The Department of Defense recently spent more than $1.1 billion to replace wings on more than 200 A-10s, extending the life of the planes more than 20 years.
The congressman said eliminating the A-10 program would not only represent waste but could severely hinder D-M’s economic impact to the region, which he described as vital.
Davis-Monthan is home to three squadrons of A-10s, about 75 aircraft, which makes up an import segment of airbase operations. It’s also the training center for A-10 pilots.
An Air Force analysis from 2012 estimates the base employed up to 2,000 airmen, 3,300 civilian workers, helped support more than 4,600 jobs in the region and pumped more than $1.6 billion into the regional economy.
Barber said the never-ending fight over the federal budget lies at the heart of the A-10 debate.
“Sequestration is continuing as we speak,” he said.
The automatic budget cuts scheduled to occur without some accord among leaders on Capitol Hill would eliminate $20 billion in defense spending in fiscal 2014.

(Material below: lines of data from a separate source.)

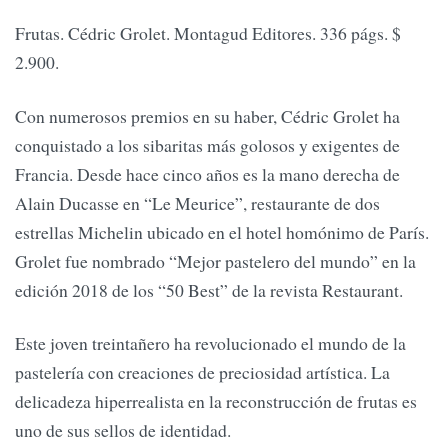
Frutas. Cédric Grolet. Montagud Editores. 336 págs. $
2.900.
Con numerosos premios en su haber, Cédric Grolet ha
conquistado a los sibaritas más golosos y exigentes de
Francia. Desde hace cinco años es la mano derecha de
Alain Ducasse en “Le Meurice”, restaurante de dos
estrellas Michelin ubicado en el hotel homónimo de París.
Grolet fue nombrado “Mejor pastelero del mundo” en la
edición 2018 de los “50 Best” de la revista Restaurant.
Este joven treintañero ha revolucionado el mundo de la
pastelería con creaciones de preciosidad artística. La
delicadeza hiperrealista en la reconstrucción de frutas es
uno de sus sellos de identidad.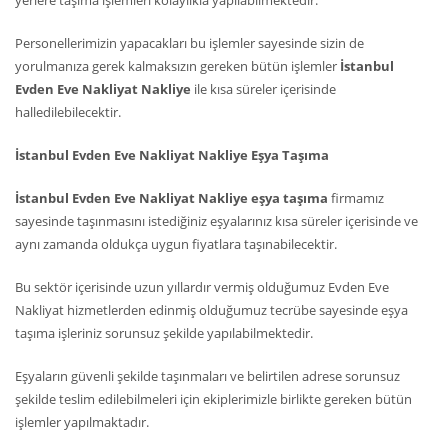
yerlere taşıma işlemleri kolaylıkla yapılabilmektedir.
Personellerimizin yapacakları bu işlemler sayesinde sizin de
yorulmanıza gerek kalmaksızın gereken bütün işlemler
İstanbul
Evden Eve Nakliyat Nakliye
ile kısa süreler içerisinde
halledilebilecektir.
İstanbul Evden Eve Nakliyat Nakliye Eşya Taşıma
İstanbul Evden Eve Nakliyat Nakliye eşya taşıma
firmamız
sayesinde taşınmasını istediğiniz eşyalarınız kısa süreler içerisinde ve
aynı zamanda oldukça uygun fiyatlara taşınabilecektir.
Bu sektör içerisinde uzun yıllardır vermiş olduğumuz Evden Eve
Nakliyat hizmetlerden edinmiş olduğumuz tecrübe sayesinde eşya
taşıma işleriniz sorunsuz şekilde yapılabilmektedir.
Eşyaların güvenli şekilde taşınmaları ve belirtilen adrese sorunsuz
şekilde teslim edilebilmeleri için ekiplerimizle birlikte gereken bütün
işlemler yapılmaktadır.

One way to reach those cuts would be to essentially mothball the A-10, a jet that first took flight in 1972.
“It’s a huge problem, and the American people need to be aware of it,” Barber said.

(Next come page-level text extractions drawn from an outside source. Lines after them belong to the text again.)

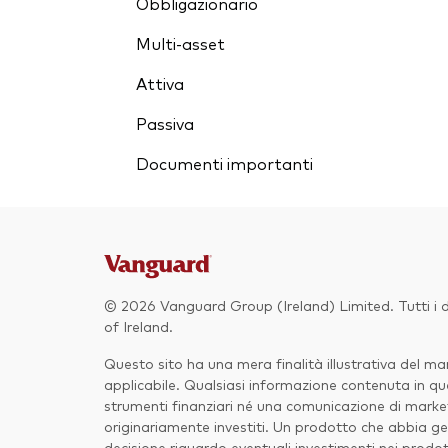
Obbligazionario
Multi-asset
Attiva
Passiva
Documenti importanti
© 2026 Vanguard Group (Ireland) Limited. Tutti i di
of Ireland.
Questo sito ha una mera finalità illustrativa del 
applicabile. Qualsiasi informazione contenuta in que
strumenti finanziari né una comunicazione di marketi
originariamente investiti. Un prodotto che abbia gen
decisione riguardo eventuali investimenti nei prodot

Republican Martha McSally, who intends to run against Barber in 2014, said it seems the congressman has only now realized the threat of impending elimination of the A-10 program.

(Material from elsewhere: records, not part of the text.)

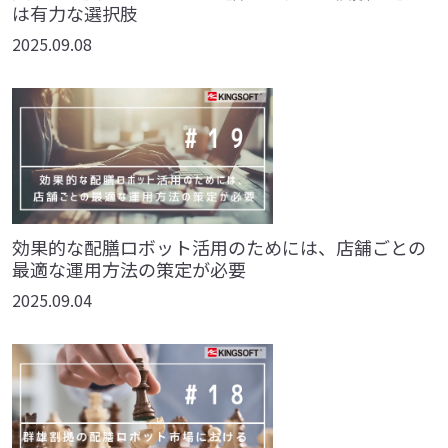
は有力な選択肢
2025.09.08
効果的な配膳ロボット活用のためには、店舗ごとの
最適な運用方法の策定が必要
2025.09.04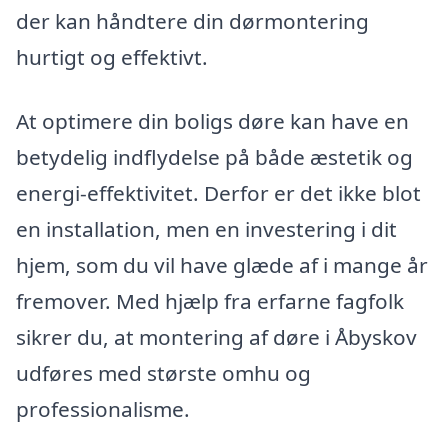
der kan håndtere din dørmontering
hurtigt og effektivt.
At optimere din boligs døre kan have en
betydelig indflydelse på både æstetik og
energi-effektivitet. Derfor er det ikke blot
en installation, men en investering i dit
hjem, som du vil have glæde af i mange år
fremover. Med hjælp fra erfarne fagfolk
sikrer du, at montering af døre i Åbyskov
udføres med største omhu og
professionalisme.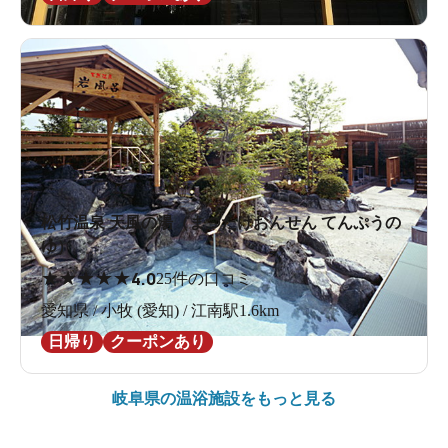
松竹温泉 天風の湯（まつたけおんせん てんぷうの
ゆ）
★
★
★
★
★
4.0
25件の口コミ
愛知県 / 小牧 (愛知) / 江南駅1.6km
日帰り
クーポンあり
岐阜県の
温浴施設をもっと見る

“He’s finally woken up after being asleep at the wheel,” McSally said, pointing to statements he made to the Arizona Daily Star in September downplaying short-term risks to the A-10 program.
McSally said it would be naïve to think the Pentagon wouldn’t eliminate the planes even after spending more than $1 billion to refurbish them.
She did agree, however, that the A-10 “provides a unique capability that no other airplane does,” and should be preserved.
McSally flew A-10s for the Air Force and commanded a squadron at D-M.
The A-10 has long been revered for its durability and years of successful ground-support service, but its future has been the subject of speculation for several years.
The Defense Department has sought to replace the A-10 — nicknamed the “Warthog” because of the 30 mm Gatling-style cannon protruding from its nose — with the ultrahigh-tech F-35, which has been in design phases for years.
Despite few of the planes making it off the assembly line, numerous performance issues and ever-increasing costs — as much as $150 million per unit, by some estimates — the F-35’s clout could prove difficult to overcome.
That is in part the result of the wide net of government contracts the development of the F-35 has cast, affecting more than 1,300 producers in 45 states, supporting jobs in potentially hundreds of congressional districts.
Added to that, communities across the country have lined up to become the home of the vaunted fighter once production of the jet takes off starting in about 2017.
Barber said Tucson, too, should make a play for the F-35. But we shouldn’t expect it to replace the A-10.
“The F-35, to be clear, does not have the same capabilities as the A-10,” he said.
McSally also said the region should make a play for the advanced fighter in the long term but it should not be considered a replacement for the A-10 anytime in the near future.
“We’ve got to advocate for the A-10 and the F-35,” she said.